Details on Random Number Generation
Details on Random Number Generation
All links are hot—CTRL + click to follow link.
Introduction
This document explains the properties and theory behind random number generation in more detail.
We presume that you have read Section 9.2 Random Number Generation Theory. Please see the references at the end of the chapter for more documentation and suggestions for further research.
The explanation below contains references to Microsoft’s Knowledge Base (KB), which is available at support.microsoft.com/. This excellent resource goes way beyond Excel’s Help and features detailed documentation and bug reports. Articles are referenced by a KB Article ID, and the entire archive is searchable.
In addition to documentation on RAND, explained more fully below, we recommend these KB Articles:
Visual Basic’s RND Function: KB 231847
VB’s RND function is NOT the same as Excel’s RAND function.

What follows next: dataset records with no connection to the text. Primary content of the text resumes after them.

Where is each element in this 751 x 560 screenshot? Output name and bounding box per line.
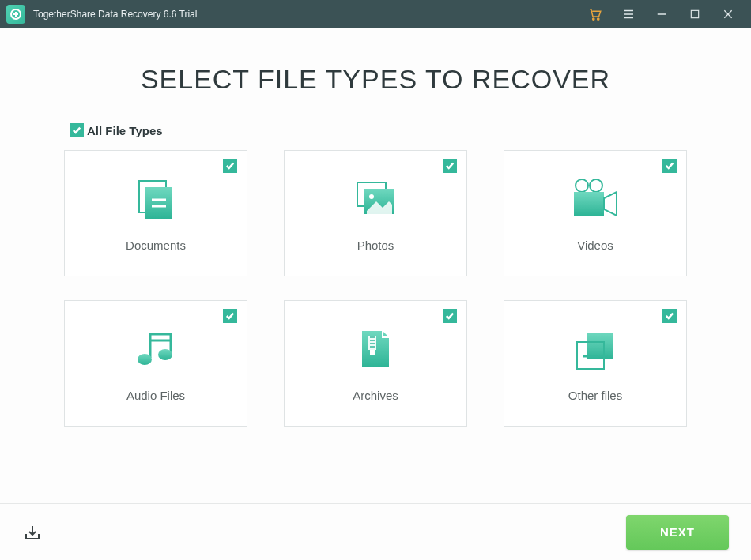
card-photos-checkbox[interactable] [443,159,457,173]
card-videos-checkbox[interactable] [662,159,677,173]
app-logo-icon [6,5,25,24]
svg-point-13 [158,349,172,360]
card-label: Photos [357,239,394,252]
card-label: Archives [353,389,398,402]
photos-icon [353,175,398,224]
all-file-types-checkbox[interactable] [70,123,84,137]
card-other-checkbox[interactable] [662,309,677,323]
minimize-icon[interactable] [645,0,678,28]
card-archives-checkbox[interactable] [443,309,457,323]
svg-rect-11 [574,192,604,216]
svg-point-10 [590,179,602,192]
svg-point-9 [576,179,588,192]
cart-icon[interactable] [579,0,612,28]
titlebar: TogetherShare Data Recovery 6.6 Trial [0,0,751,28]
card-label: Audio Files [126,389,185,402]
svg-point-12 [138,354,152,365]
all-file-types-label: All File Types [87,124,163,137]
menu-icon[interactable] [612,0,645,28]
card-archives[interactable]: Archives [284,300,467,427]
documents-icon [133,175,179,224]
footer: NEXT [0,503,751,560]
card-label: Other files [568,389,622,402]
card-photos[interactable]: Photos [284,150,467,276]
card-audio-checkbox[interactable] [223,309,237,323]
page-title: SELECT FILE TYPES TO RECOVER [63,64,688,95]
card-label: Documents [126,239,186,252]
card-documents[interactable]: Documents [64,150,247,276]
svg-rect-15 [370,350,375,355]
maximize-icon[interactable] [678,0,711,28]
svg-point-1 [593,18,594,20]
card-videos[interactable]: Videos [504,150,687,276]
other-icon [572,325,618,374]
all-file-types-row[interactable]: All File Types [70,123,688,137]
main-content: SELECT FILE TYPES TO RECOVER All File Ty… [0,28,751,427]
next-button[interactable]: NEXT [626,515,729,550]
file-type-grid: Documents Photos [63,150,688,427]
card-documents-checkbox[interactable] [223,159,237,173]
audio-icon [134,325,177,374]
next-button-label: NEXT [660,525,695,539]
videos-icon [569,175,621,224]
window-title: TogetherShare Data Recovery 6.6 Trial [33,9,197,20]
card-other[interactable]: Other files [504,300,687,427]
import-session-icon[interactable] [22,522,43,543]
svg-point-8 [369,194,374,199]
close-icon[interactable] [711,0,745,28]
card-audio[interactable]: Audio Files [64,300,247,427]
svg-rect-5 [145,187,172,219]
archives-icon [357,325,394,374]
svg-point-2 [598,18,599,20]
card-label: Videos [577,239,613,252]
svg-rect-3 [691,10,698,17]
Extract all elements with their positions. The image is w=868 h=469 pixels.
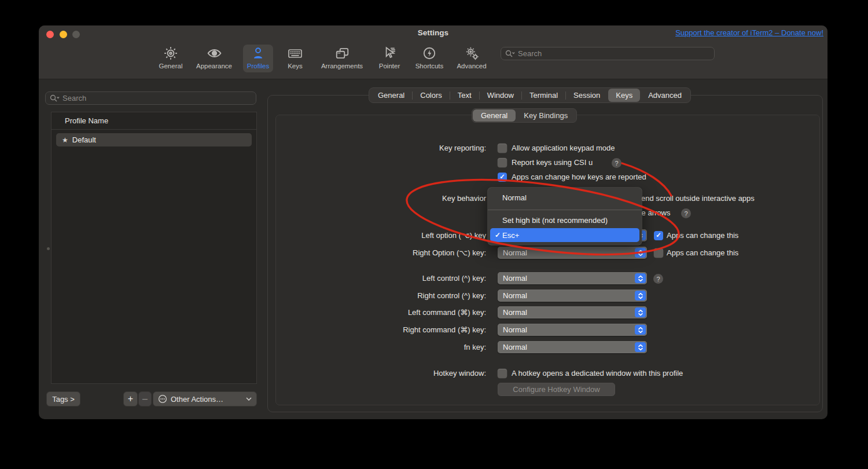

Excel 2003 Statistical Functions Overview: KB 828888
Excel 2003 saw a major upgrade and revision in a variety of statistical functions.
Excel 2003 LINEST Function: KB 828533
Documents corrections made in LINEST for Excel 2003
Organization
1. Excel RAND (before Excel2003) in Detail
2. Excel2003 RAND
3. Barreto/Howland’s Implementation of FMRG
4. Criticisms of FMRG
5. NORMALRANDOM Documentation
1. Excel’s RAND (before Excel2003) in Detail
Excel’s RAND function is a poor RNG. It has an unknown period and successive pairs show a strong pattern. It is surprising that it does as well as it does in Marsaglia’s DIEHARD battery of tests.
As described in section 9.2, Random Number Generation Theory, RAND is an LCG: 9821*x-1 + 0.211327. However, matters immediately become complicated because you cannot replicate RAND in a spreadsheet.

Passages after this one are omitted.